• _WHAT THE EXERCISE ASKS_
The entries below contain a line with "Разни (133, 242)" and a line with "Момче с Феноменална". Quote exactly those two lines and all lines between them.

━━━ EXCERPTED DATA

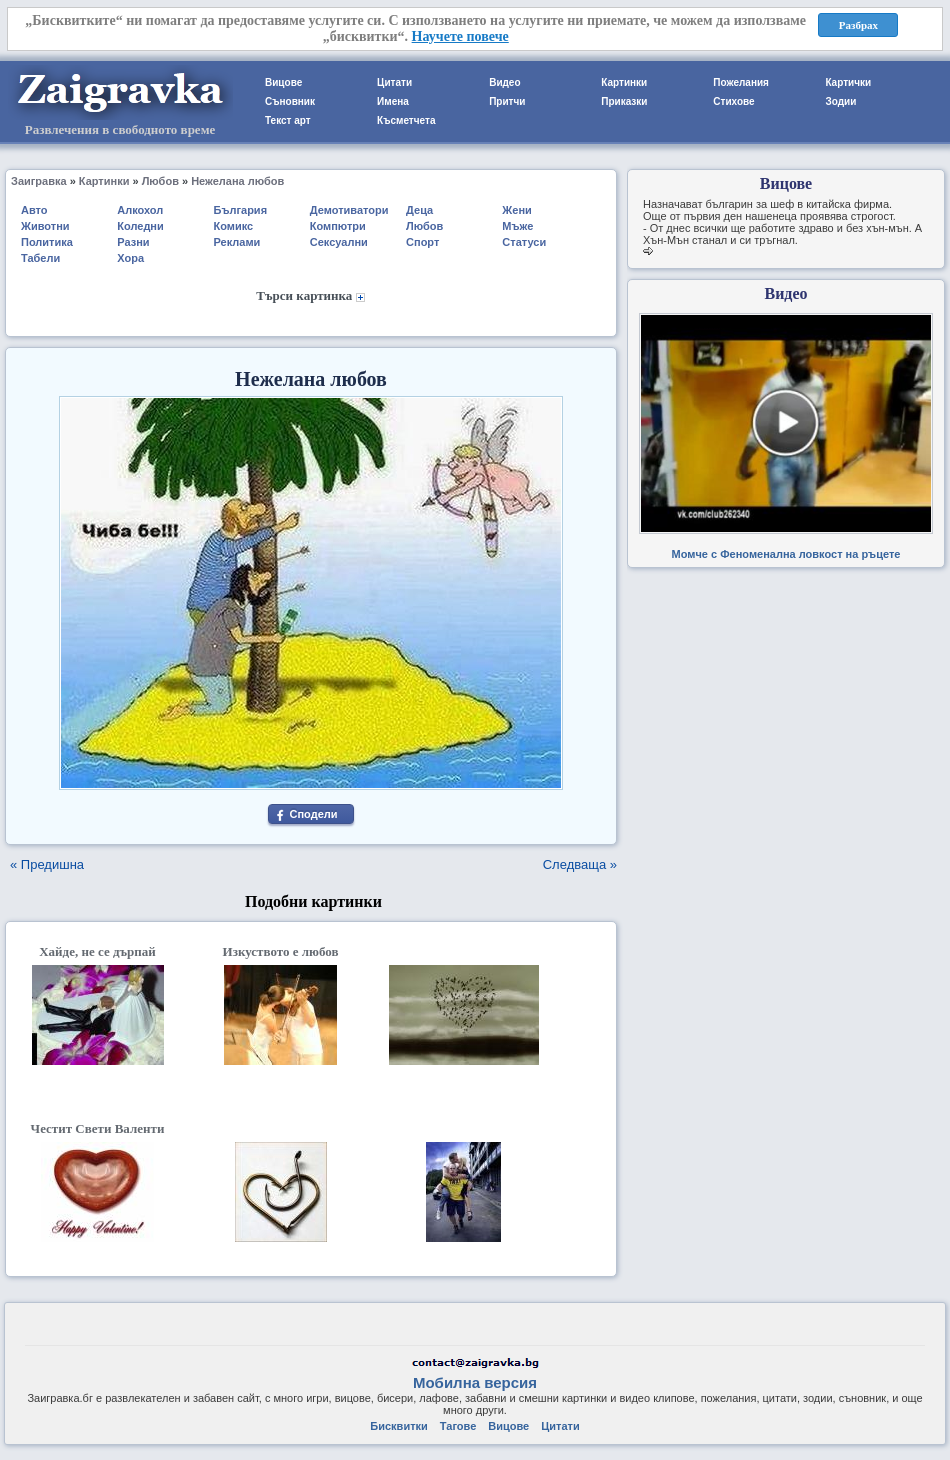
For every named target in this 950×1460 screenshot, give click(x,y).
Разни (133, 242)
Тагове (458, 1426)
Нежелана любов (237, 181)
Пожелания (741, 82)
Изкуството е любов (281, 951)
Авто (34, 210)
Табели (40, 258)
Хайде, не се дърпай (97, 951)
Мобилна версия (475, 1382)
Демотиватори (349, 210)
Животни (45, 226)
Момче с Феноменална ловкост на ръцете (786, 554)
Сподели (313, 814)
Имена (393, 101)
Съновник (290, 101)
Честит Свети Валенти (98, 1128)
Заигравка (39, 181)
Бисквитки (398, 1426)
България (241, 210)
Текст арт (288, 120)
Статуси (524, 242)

━━━━━━

• _SOLUTION_
Разни (133, 242)
Тагове (458, 1426)
Нежелана любов (237, 181)
Пожелания (741, 82)
Изкуството е любов (281, 951)
Авто (34, 210)
Табели (40, 258)
Хайде, не се дърпай (97, 951)
Мобилна версия (475, 1382)
Демотиватори (349, 210)
Животни (45, 226)
Момче с Феноменална ловкост на ръцете (786, 554)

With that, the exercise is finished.